What is Alzheimer’s disease?
Alzheimer’s disease is a progressive neurologic ailment that causes the brain to wither and brain cells to perish.
It is the most common cause of dementia — a consecutive decline in thinking and behavioral skills that affect a person’s proficiency to function independently.
The US Food and Drug Administration (FDA) said there was “considerable evidence that aducanumab reduces amyloid-beta plaques in the brain and that it is quite feasible to predict important advantages to patients.”
How FDA approved Alzheimer’s drug, Aducanumab, works?
Aducanumab works by removing sticky deposits of a protein called amyloid-beta from the brains of patients in earlier stages of Alzheimer’s to beat back its damages.
Aducanumab branded as, Aduhelm, shows mixed results in clinical trials.
Some patients faced dangerous adverse effects such as, brain swelling.
But, according to FDA, it can removes amyloid protein that is beneficial for disease regression.
Aducanumab clinical trial:
In March 2019 clinical trial was curtailed because the drug was not showing any progression in slowing the memory deterioration.
Later, A US manufacturer, Biogen, picked up the study by analyzing more data and concluded that, the drug did work.

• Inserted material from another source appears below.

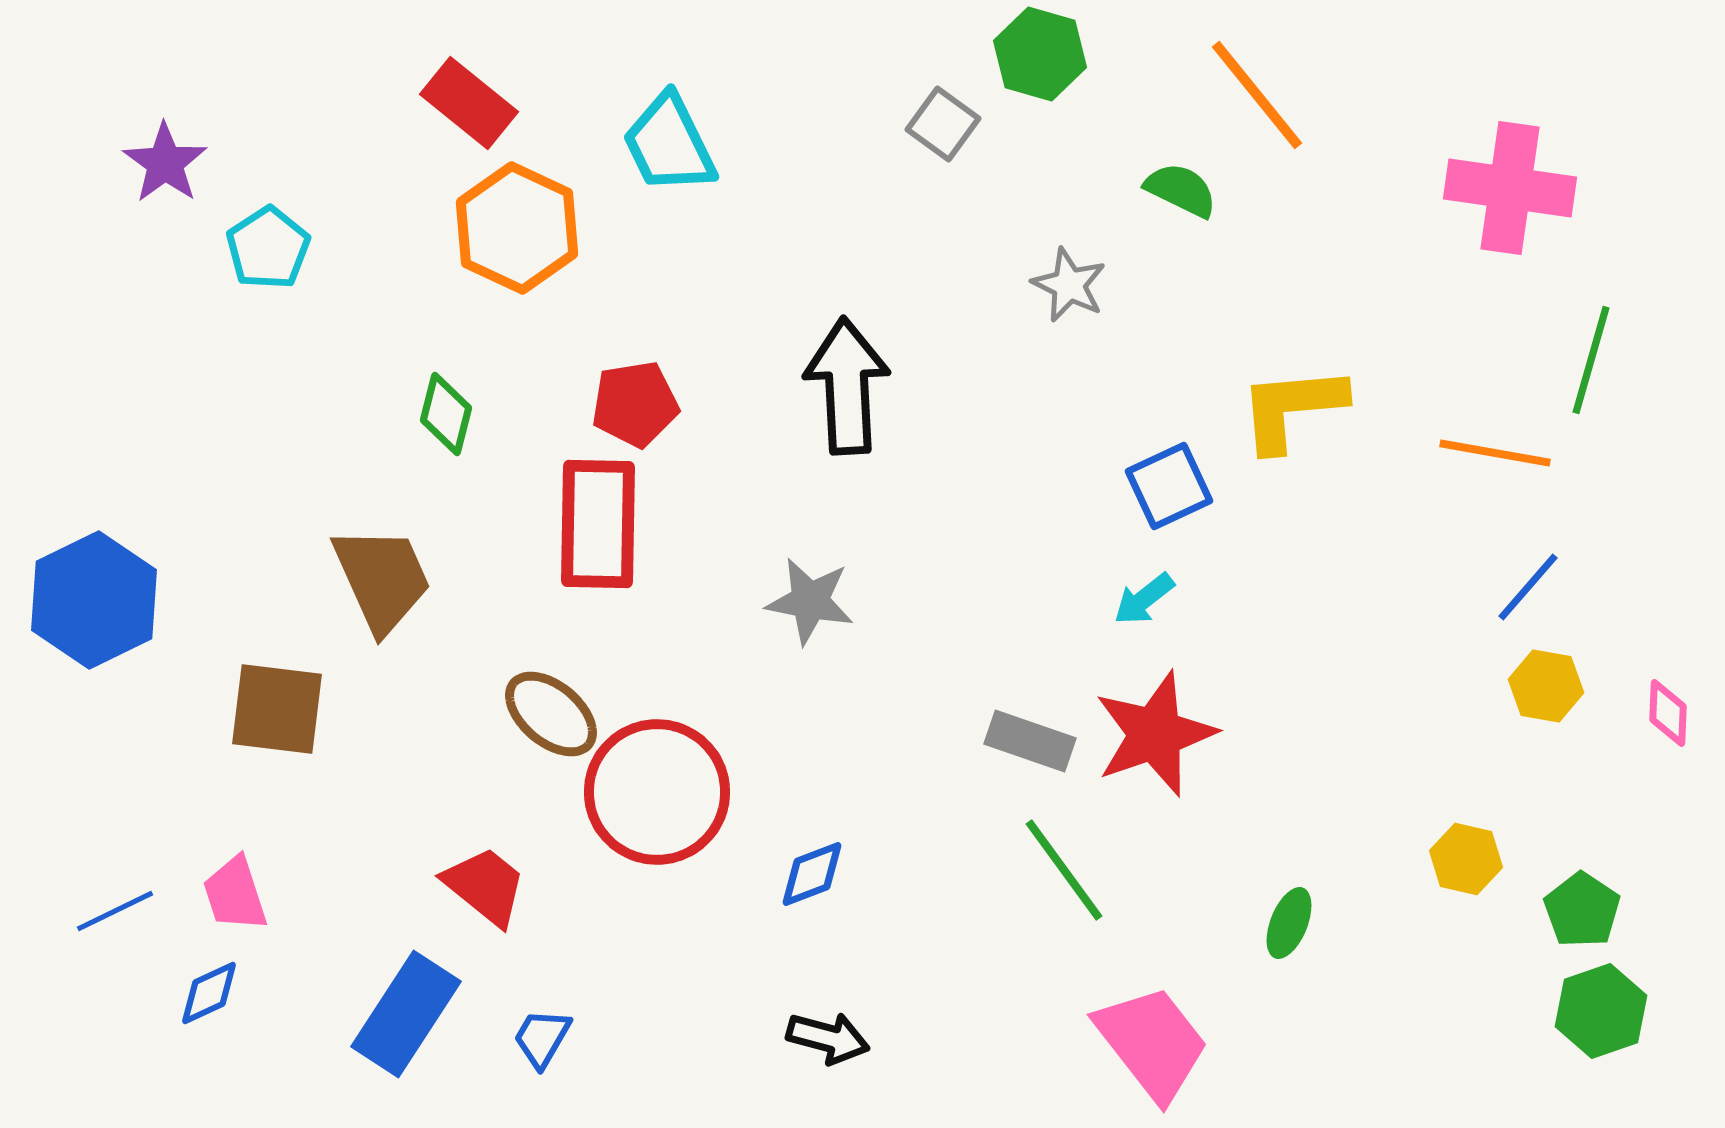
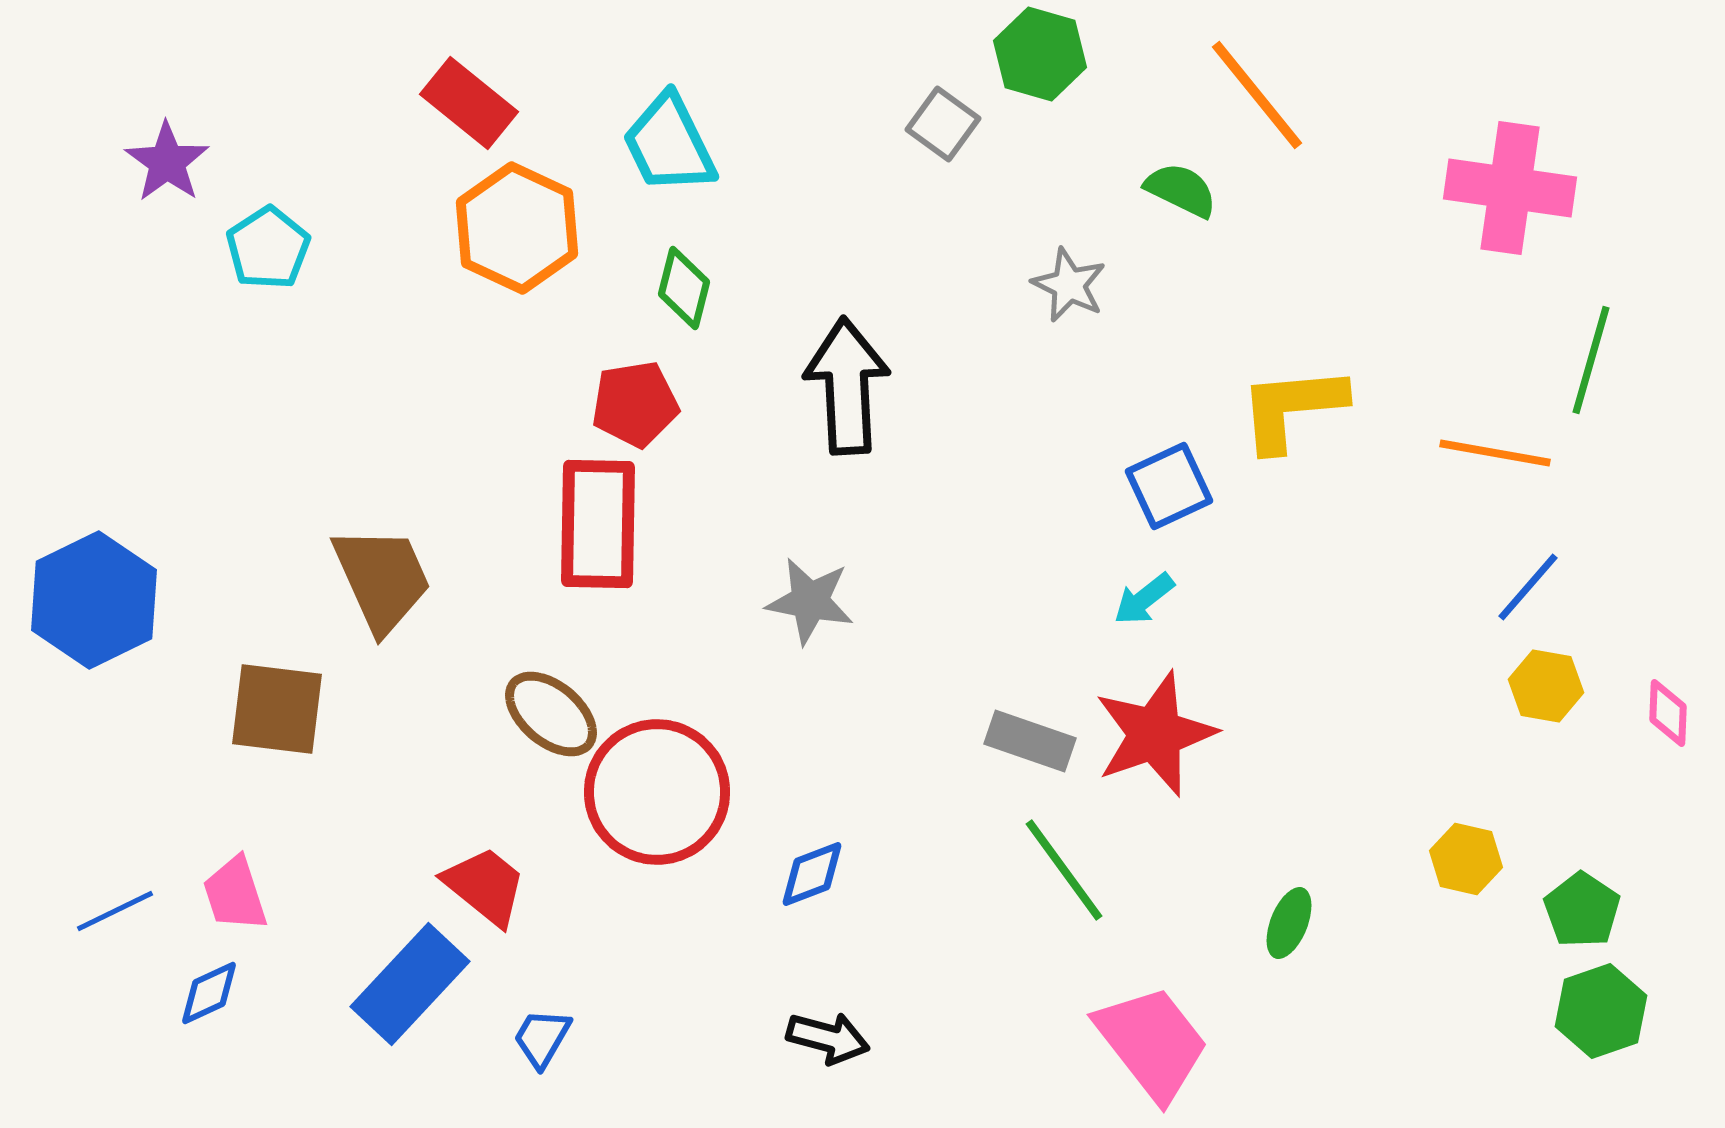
purple star at (165, 163): moved 2 px right, 1 px up
green diamond at (446, 414): moved 238 px right, 126 px up
blue rectangle at (406, 1014): moved 4 px right, 30 px up; rotated 10 degrees clockwise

Wall Street analysts estimated peak annual sales for the drug ranging from $10 billion to $50 billion.
The decision is welcomed by many NGOs and Alzheimer’s society.

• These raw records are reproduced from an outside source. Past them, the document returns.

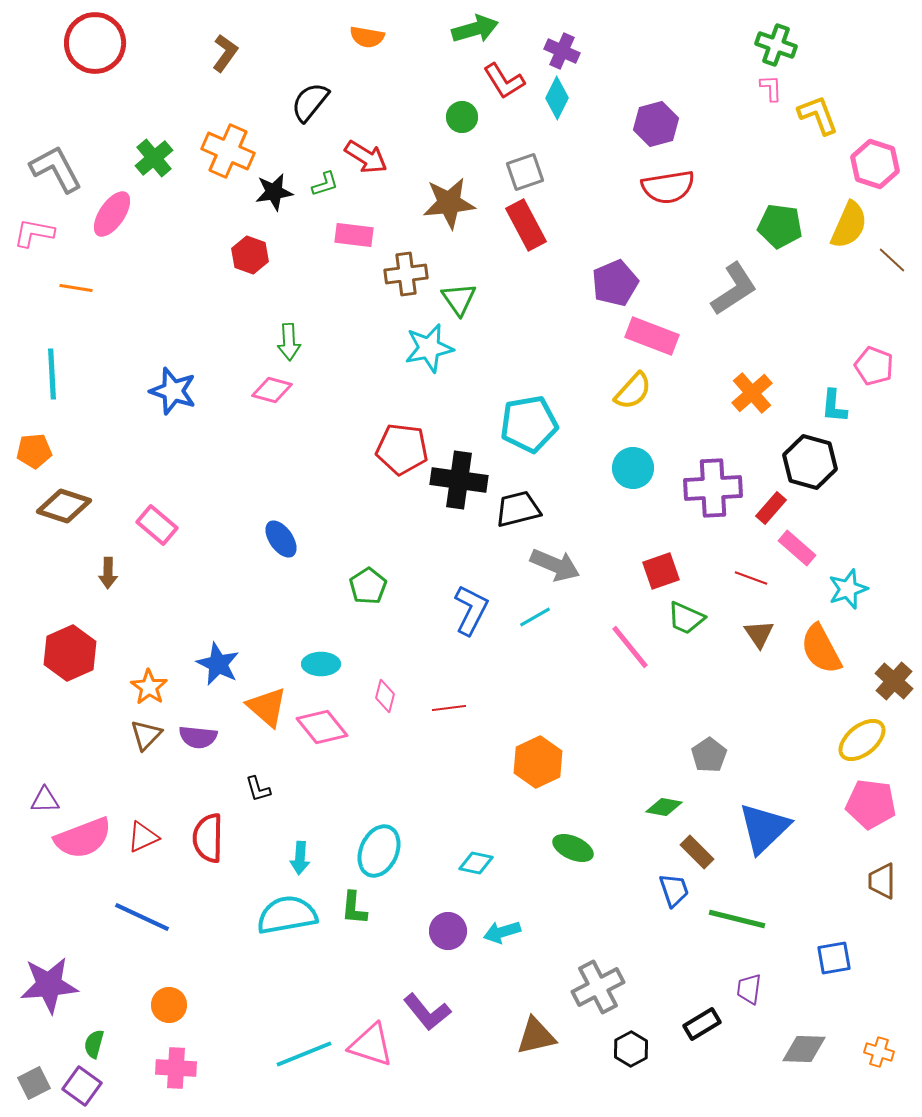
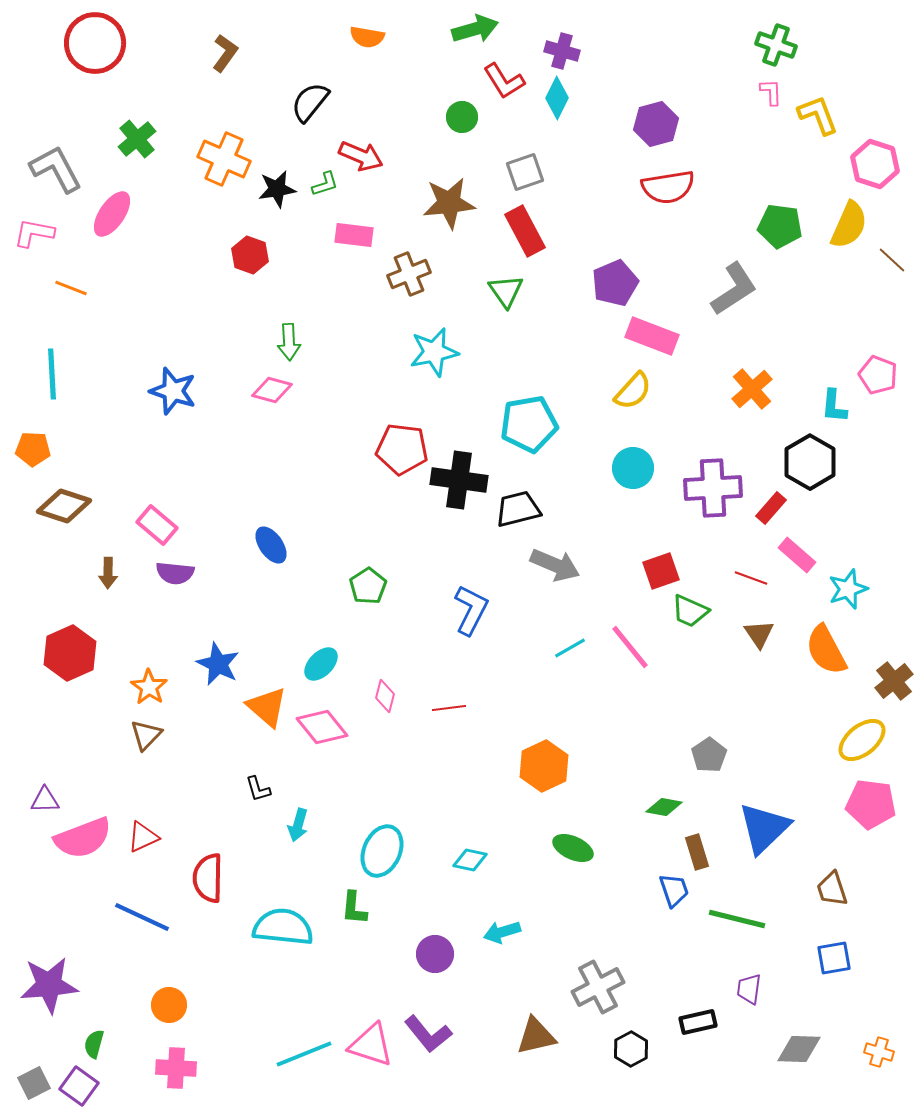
purple cross at (562, 51): rotated 8 degrees counterclockwise
pink L-shape at (771, 88): moved 4 px down
orange cross at (228, 151): moved 4 px left, 8 px down
red arrow at (366, 157): moved 5 px left, 1 px up; rotated 9 degrees counterclockwise
green cross at (154, 158): moved 17 px left, 19 px up
black star at (274, 192): moved 3 px right, 3 px up
red rectangle at (526, 225): moved 1 px left, 6 px down
brown cross at (406, 274): moved 3 px right; rotated 15 degrees counterclockwise
orange line at (76, 288): moved 5 px left; rotated 12 degrees clockwise
green triangle at (459, 299): moved 47 px right, 8 px up
cyan star at (429, 348): moved 5 px right, 4 px down
pink pentagon at (874, 366): moved 4 px right, 9 px down
orange cross at (752, 393): moved 4 px up
orange pentagon at (34, 451): moved 1 px left, 2 px up; rotated 8 degrees clockwise
black hexagon at (810, 462): rotated 14 degrees clockwise
blue ellipse at (281, 539): moved 10 px left, 6 px down
pink rectangle at (797, 548): moved 7 px down
cyan line at (535, 617): moved 35 px right, 31 px down
green trapezoid at (686, 618): moved 4 px right, 7 px up
orange semicircle at (821, 649): moved 5 px right, 1 px down
cyan ellipse at (321, 664): rotated 45 degrees counterclockwise
brown cross at (894, 681): rotated 9 degrees clockwise
purple semicircle at (198, 737): moved 23 px left, 164 px up
orange hexagon at (538, 762): moved 6 px right, 4 px down
red semicircle at (208, 838): moved 40 px down
cyan ellipse at (379, 851): moved 3 px right
brown rectangle at (697, 852): rotated 28 degrees clockwise
cyan arrow at (300, 858): moved 2 px left, 33 px up; rotated 12 degrees clockwise
cyan diamond at (476, 863): moved 6 px left, 3 px up
brown trapezoid at (882, 881): moved 50 px left, 8 px down; rotated 18 degrees counterclockwise
cyan semicircle at (287, 915): moved 4 px left, 12 px down; rotated 16 degrees clockwise
purple circle at (448, 931): moved 13 px left, 23 px down
purple L-shape at (427, 1012): moved 1 px right, 22 px down
black rectangle at (702, 1024): moved 4 px left, 2 px up; rotated 18 degrees clockwise
gray diamond at (804, 1049): moved 5 px left
purple square at (82, 1086): moved 3 px left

But, scientists and doctors are divided over the ruling.
They don’t consider it a miracle drug or a quick cure, although it may slow the progression.
Aldo Ceresa, who took part in clinical trials, said: ” I am quite happy to volunteer,” he says. “I enjoy this journey that I’m going through – and the benefits I’m getting from it, which I’m very, very grateful for it”
The drug will initially be made available only for a very specific number of patients, mostly ageing from the 60s to 70s, after confirming certain brain scans.